小柄な新兵が、無表情のままスプーンを口に運んでいた。
「命に、所有感がないんです」
あのときの声は、抑揚がなかった。
それでも耳に焼き付いて離れない。
――命に、所有感がないんです。
生きてるというより、“生かされてる”感じが強い。
だからせめて、使い道ぐらいは自分で決めたいと思った。
なんか意味を持たせないと……借り物にしては雑だなって――
思い出しながら、ヴィンセントは静かに言った。
「……ジョージがな。
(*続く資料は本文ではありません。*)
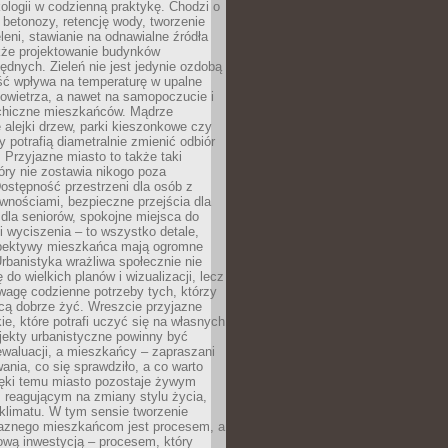
ologii w codzienną praktykę. Chodzi o
 betonozy, retencję wody, tworzenie
eleni, stawianie na odnawialne źródła
akże projektowanie budynków
dnych. Zieleń nie jest jedynie ozdobą
ść wpływa na temperaturę w upalne
powietrza, a nawet na samopoczucie i
chiczne mieszkańców. Mądrze
alejki drzew, parki kieszonkowe czy
y potrafią diametralnie zmienić odbiór
. Przyjazne miasto to także taki
óry nie zostawia nikogo poza
ostępność przestrzeni dla osób z
wnościami, bezpieczne przejścia dla
i dla seniorów, spokojne miejsca do
 wyciszenia – to wszystko detale,
spektywy mieszkańca mają ogromne
rbanistyka wrażliwa społecznie nie
 do wielkich planów i wizualizacji, lecz
wagę codzienne potrzeby tych, którzy
cą dobrze żyć. Wreszcie przyjazne
kie, które potrafi uczyć się na własnych
jekty urbanistyczne powinny być
waluacji, a mieszkańcy – zapraszani
nia, co się sprawdziło, a co warto
ięki temu miasto pozostaje żywym
 reagującym na zmiany stylu życia,
i klimatu. W tym sensie tworzenie
jaznego mieszkańcom jest procesem, a
ową inwestycją – procesem, który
昔、言ってた」
チャットとサムがゆっくりと彼を見た。
「“自分の命は、借り物だ”って。
だからせめて、“どう使うか”くらいは自分で決めるって。
何か意味を持たせたいってな」
誰も言葉を返さなかった。
ただ、その言葉だけが、空気を深く沈ませた。
サムがふと缶を指で突きながら言う。
「あいつさ、自分の命を“誰かの残りカス”くらいに思ってんじゃねぇの?
そりゃ、死ぬのも惜しくねぇ顔するわけだよな。
もう使い道なんて、護衛くらいしか残ってねぇんだから」
チャットの表情が変わった。
無言のまま、椅子をぐっと押しのけて立ち上がる。
「……あんまり調子に乗るなよ、サム」
声は低い。怒鳴りもしない。
それが逆に、研ぎ澄まされていた。
「オイラは事実を言っただけだ」
サムは視線をモニターから外さないまま、即答する。
「本人だって気づいてる。
“自分にはそれくらいしか価値がない”ってな」
「それをお前の口で断言する筋合いはねぇだろ」
チャットの目が細まる。
一瞬、部屋の空気が凍りつく。
言葉の奥で拳が握られる気配があった。
そのとき――
ヴィンセントの声が、低く、鋭く空気を裂いた。
「……やめろ。今ここで、ジョージの“何を語るか”で争うな」
2人とも、わずかに目線をそらす。
その声には、理屈ではなく“止められねぇ力”があった。
「ジョージが何を考えてるかなんて、あいつ以外にわかるわけがねぇ。
分かったような口きいて、仲間割れするな。……くだらねぇ」
チャットが舌打ちし、サムは静かに息を吐いた。
そして何も言わず、元の姿勢に戻る。
静けさだけが、再び部屋を支配した。